The 70-year squeeze

1951 saw the worlds first commercial business application.

J Lyons and Co. automated valuation jobs, then payroll. Then a few other companies, who didn’t have computers, wanted to borrow their machine. So J Lyons established a ‘Bureau Services’ division (which could arguably be the earliest IT consulting company).

Since then, the 3rd Industrial Revolution has been in full-flow with a very prominent theme.

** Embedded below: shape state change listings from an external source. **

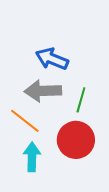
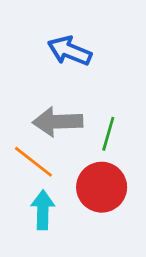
blue arrow: (52, 59) -> (70, 51), moved

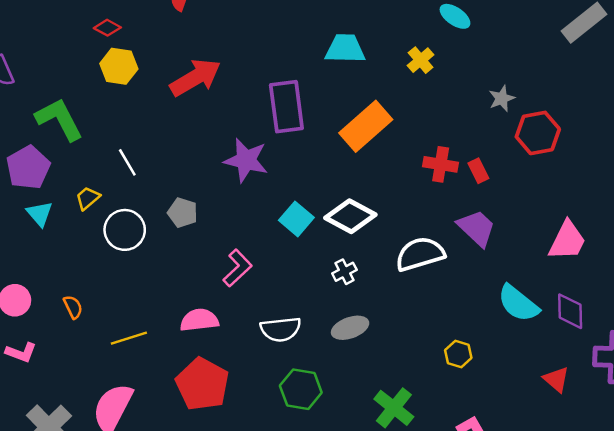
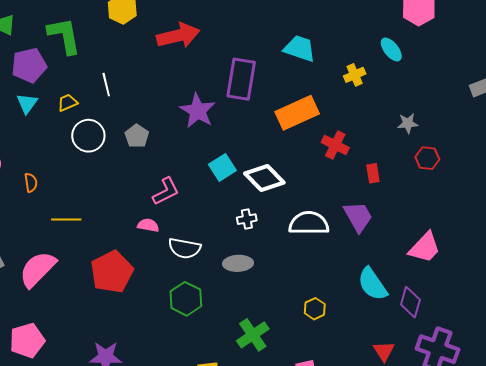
red hexagon: (538, 133) -> (427, 158), size x0.7
red cross: (441, 164) -> (335, 145), moved
pink semicircle: (199, 320) -> (148, 225), moved, size x0.7

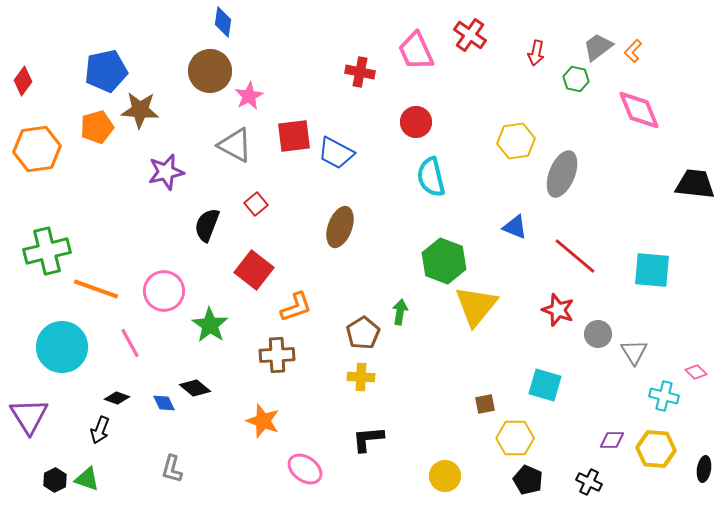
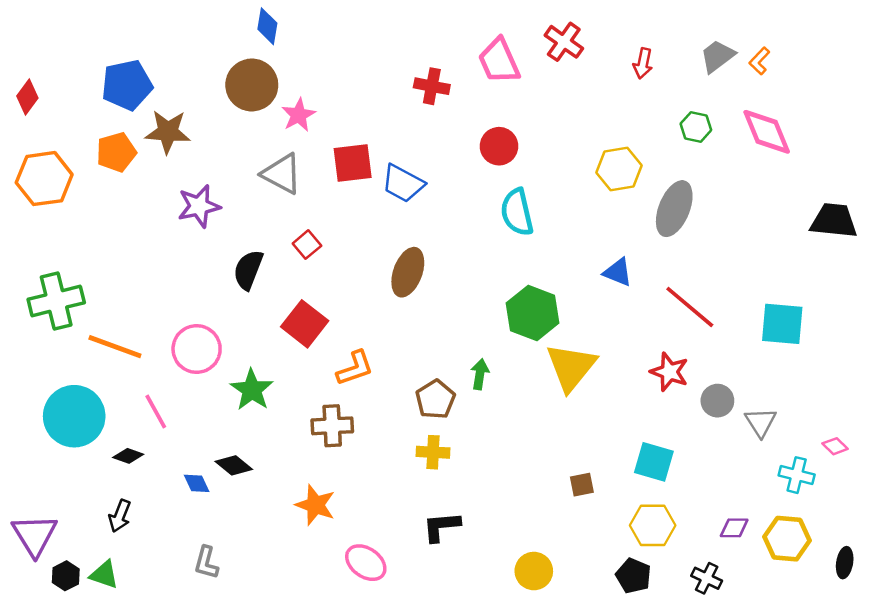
green hexagon: (576, 79) -> (696, 127), moved
black diamond: (117, 398) -> (128, 456), moved
purple triangle: (29, 416) -> (35, 535), moved
yellow hexagon: (515, 438) -> (653, 525), moved

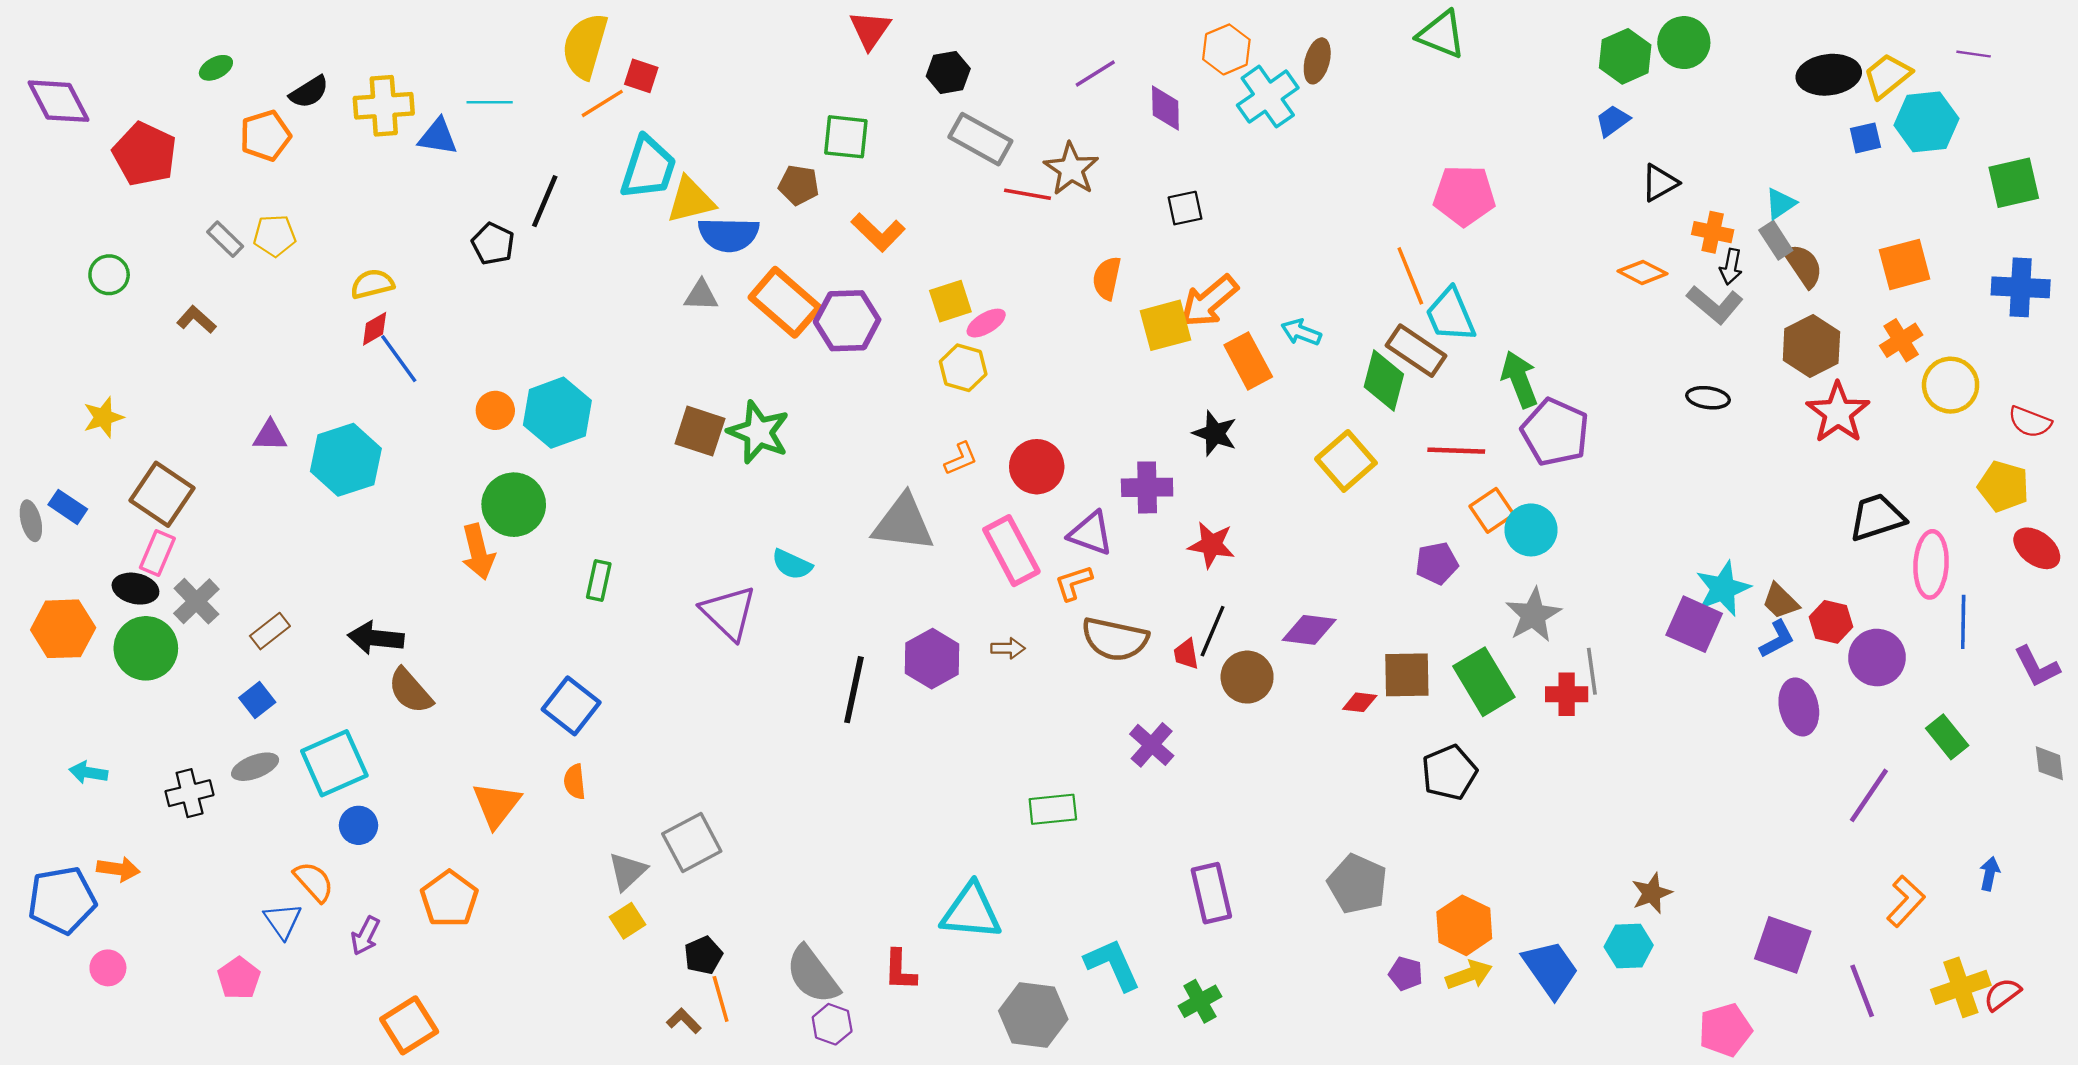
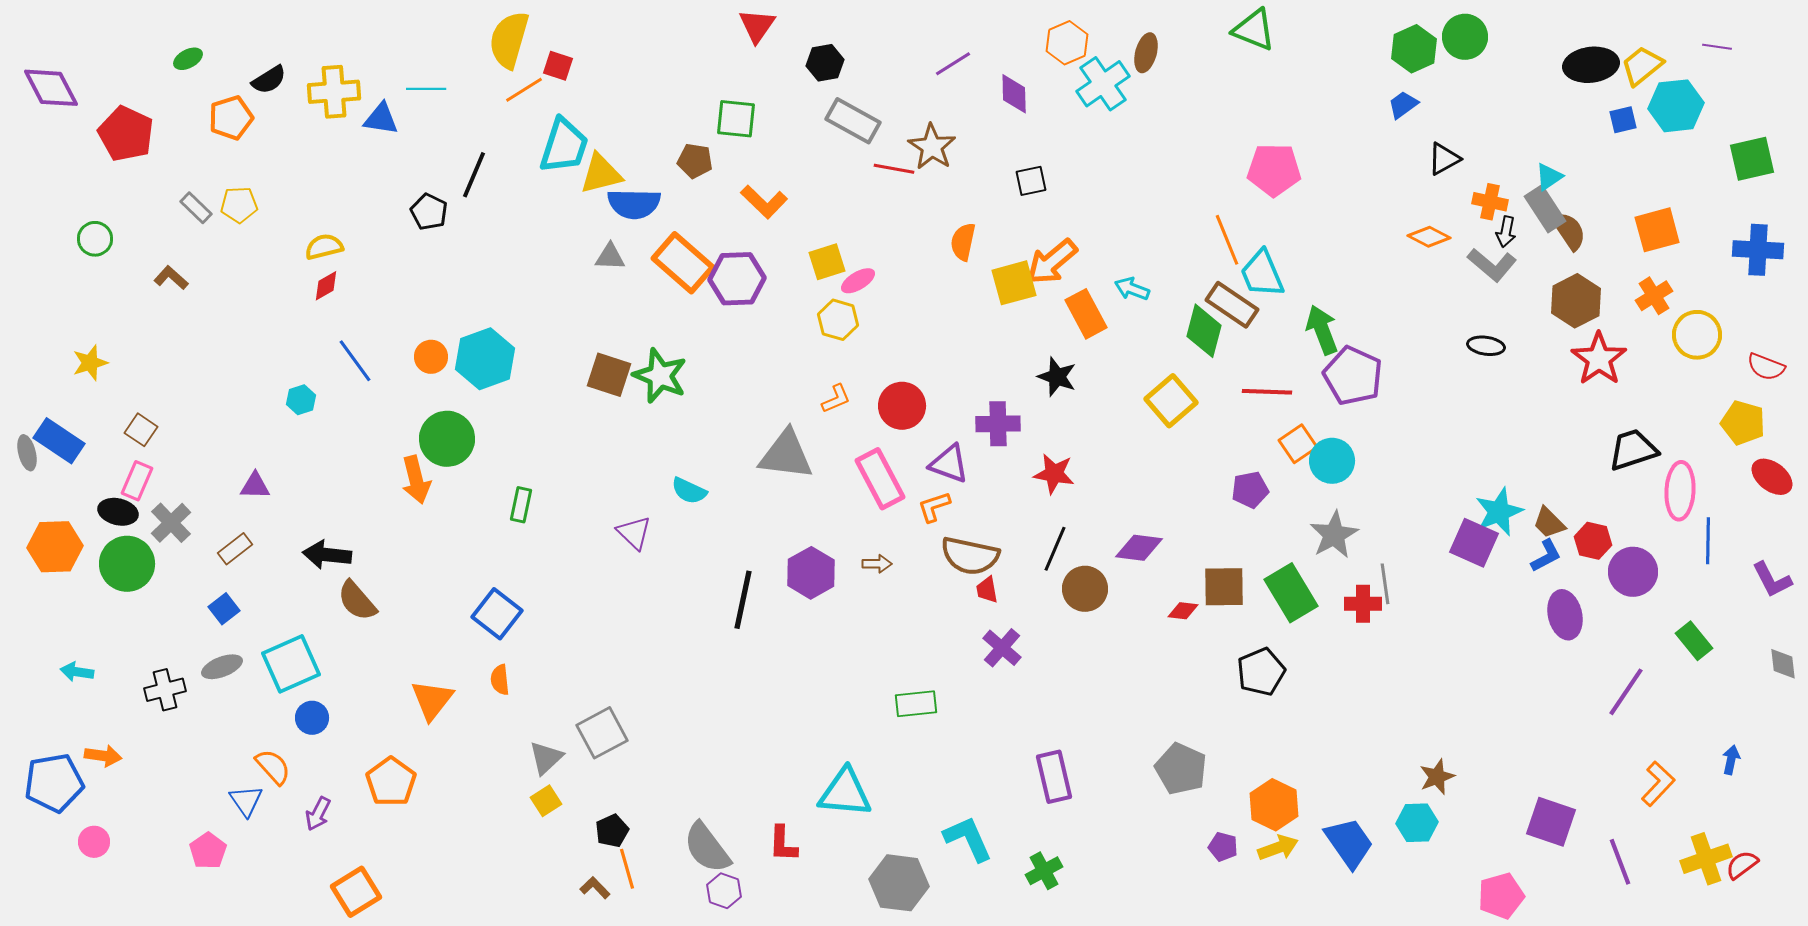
gray rectangle: (1776, 240) -> (1545, 209), size x1.4
blue line: (399, 359) -> (355, 361), moved
purple triangle: (270, 436) -> (255, 486), moved
cyan hexagon: (346, 460) -> (301, 400), size x0.5
brown square: (162, 494) -> (141, 430), size x0.6
blue rectangle: (68, 507) -> (59, 441), size x1.5
purple triangle: (729, 613) -> (634, 533), size x0.7
red trapezoid: (1186, 654) -> (987, 590), moved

The definition of standards:

  • 1956 – Software Engineering
  • 1957 – BCS
  • 1961 – TQM
  • 1963 – IEEE
  • 1969 – PMI
  • 1970 – Waterfall and Agile
  • 1978 – JAD
  • 1980 – SSADM
  • 1986 – Six Sigma
  • 1987 – ISO
  • 1988 – Spiral Model
  • 1989 – CMM
  • 1991 – RAD
  • 1992 – V-Model
  • 1996 – Prince 2, PMBOK and Scrum
  • 1997 – UML
  • 1998 – RUP
  • 2003 – Agile Alliance and IIBA
  • 2005 – BABOK

That’s our immediate past.

The 70-year squeeze of frameworks, methods, models, approaches, processes, notations, languages, and more. Relentless standards that draw lines in the organisation, best practices which work within these boundaries, and detailed procedures to follow along.

The space for creativity has been removed and how you do what you do is shaped for you, squarely.

You’re conditioned to think inside a box.

The 9th stakeholder

A couple of years ago I experimented with a new personal assistant.

Amy Ingram helped me to schedule meetings. Amy learned when, where and how long I liked to meet.

But what made Amy different was that Amy is an email AI scheduling assistant.

Machine learning.

But there was also some big human learning too…

From the beginning of the relationship, I was learning how to interact with Amy to ensure understanding. Requests being asked and answered, communication sent back and forth.

Then at one point during a conversation, Amy stopped me in my tracks…

Amy said, “One way is to shoot me an email “Amy, please cancel this meeting.”

That one word in there.

“Please”.

Did I need to say ‘please’? This is an AI interaction. How had I been interacting up until this point? Had I been all ‘computer-like’ using command language such as, ‘Cancel Meeting’? Was my human behaviour (ironically) being adjusted by a machine?

Just what is the protocol for interacting with AI?

Interestingly I had been communicating politely, quite unconsciously, as the conversation with Amy unfolded naturally.

Amy has a last name, Ingram. Amy engages in conversation. Amy needs to be communicated with clearly. Amy asks clarifying questions. Amy learns. A relationship was established. I minded my Ps and Qs.

Whether as a ‘User’, a ‘Developer’ or a ‘Tester’, AI is your next stakeholder.

Soon we’ll be working together, side by side. AI will be a colleague. AI will have their own views, needs, processes, requirements and rules, etc.

This world is heading somewhere and how you work is going to change.